Yes. The wireshark dissector can print the numeric tag/value pairs for
a message without the .proto file.
The python script only generates the C/C++ glue code required to
integrate Protocol Buffers C++ parsing code into Wireshark. Complete C
++ Protocol Buffer code functionality is available to the dissector.
However, I was able to obtain only the first level of numeric tag/
value pairs using TextFormat::PrintToString() on a message with no
fields.
For example, the Wireshark output for the AddressBook example is
below:
1: "\n\005Dilip\020\001\032\035dilip.an...@gmail.com"
1: "\n\004Mary\020\002\032\016...@email.com"

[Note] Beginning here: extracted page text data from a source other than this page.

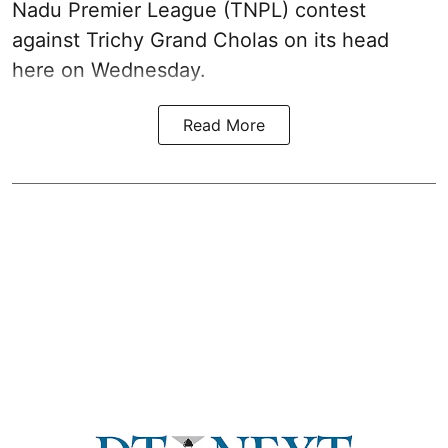
Nadu Premier League (TNPL) contest
against Trichy Grand Cholas on its head
here on Wednesday.
Read More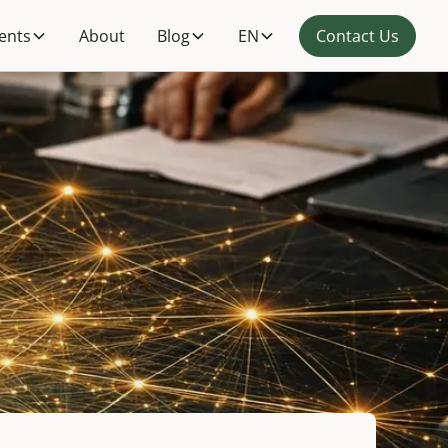
ients
About
Blog
EN
Contact Us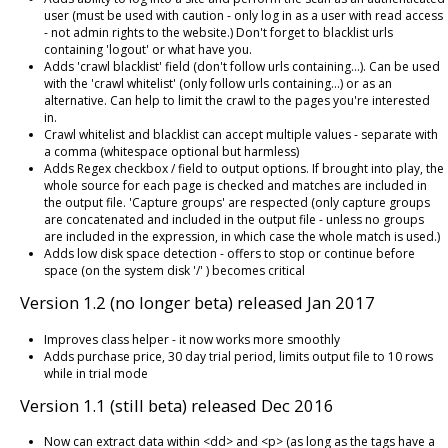
user (must be used with caution - only log in as a user with read access
- not admin rights to the website.) Don't forget to blacklist urls
containing 'logout' or what have you.
Adds 'crawl blacklist' field (don't follow urls containing...). Can be used
with the 'crawl whitelist' (only follow urls containing...) or as an
alternative. Can help to limit the crawl to the pages you're interested
in.
Crawl whitelist and blacklist can accept multiple values - separate with
a comma (whitespace optional but harmless)
Adds Regex checkbox / field to output options. If brought into play, the
whole source for each page is checked and matches are included in
the output file. 'Capture groups' are respected (only capture groups
are concatenated and included in the output file - unless no groups
are included in the expression, in which case the whole match is used.)
Adds low disk space detection - offers to stop or continue before
space (on the system disk '/' ) becomes critical
Version 1.2 (no longer beta) released Jan 2017
Improves class helper - it now works more smoothly
Adds purchase price, 30 day trial period, limits output file to 10 rows
while in trial mode
Version 1.1 (still beta) released Dec 2016
Now can extract data within <dd> and <p> (as long as the tags have a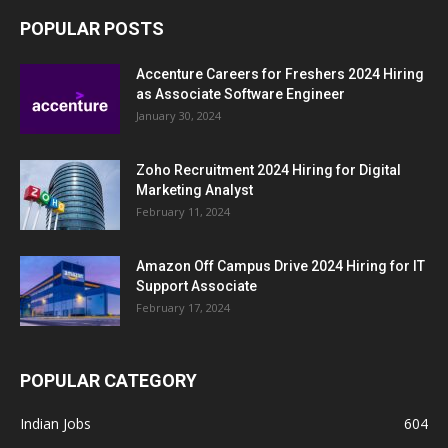
POPULAR POSTS
Accenture Careers for Freshers 2024 Hiring
as Associate Software Engineer
January 30, 2024
Zoho Recruitment 2024 Hiring for Digital
Marketing Analyst
February 11, 2024
Amazon Off Campus Drive 2024 Hiring for IT
Support Associate
February 17, 2024
POPULAR CATEGORY
Indian Jobs
604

Is there some other function TextFormat::Print() function that can
print the tag/value pairs for embedded messages? Is this even
feasible without having the .proto file?
The heuristic seems to work well. I had to make the following minor
modifications to TextFormat::PrintUnknownFields() to implement the
heuristic. Is there some existing function that already implements
this heuristic? If not, is it possible to add one to the codebase? It
appears to be very useful for scenarios where one doesn't have the
.proto file, and only requires minor code modifications listed below:
<code>
for (int j = 0; j < field.length_delimited_size(); j++) {
generator.Print(field_number);
EmptyMessage embedded_msg;
// The empty_message.pb.h and empty_message.pb.cc files
generated by protoc are included in Makefile.am and thus added to
libprotobuf
// #include <google/protobuf/empty_message.pb.h> is used earlier
string field_str = field.length_delimited(j);
if (embedded_msg.ParseFromArray(field_str.data(), field_str.size())) {
// the new action
generator.Print(":\n");
generator.Indent();
Print(embedded_msg.GetDescriptor(),
embedded_msg.GetReflection(), generator);
generator.Outdent();
generator.Print("\n");
} else {
// The original action
generator.Print(": \"");
generator.Print(CEscape(field.length_delimited(j)));
generator.Print("\"\n");
}
}
</code>
--
_________________________________________
Dilip Antony Joseph
Graduate Student
Computer Science Division,
University of California, Berkeley
http://www.cs.berkeley.edu/~dilip
I could fix this problem by adding a input->ConsumedEntireMessage()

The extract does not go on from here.